**Problem statement**
A verbatim transcript of the data below is required, images omitted.

**Supplied data**
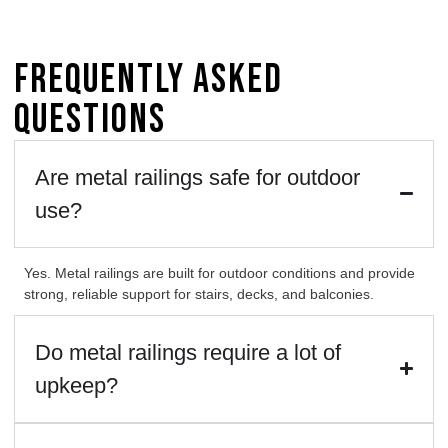
Frequently Asked
Questions
Are metal railings safe for outdoor
use?
Yes. Metal railings are built for outdoor conditions and provide
strong, reliable support for stairs, decks, and balconies.
Do metal railings require a lot of
upkeep?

**Output**
Frequently Asked
Questions
Are metal railings safe for outdoor
use?
Yes. Metal railings are built for outdoor conditions and provide
strong, reliable support for stairs, decks, and balconies.
Do metal railings require a lot of
upkeep?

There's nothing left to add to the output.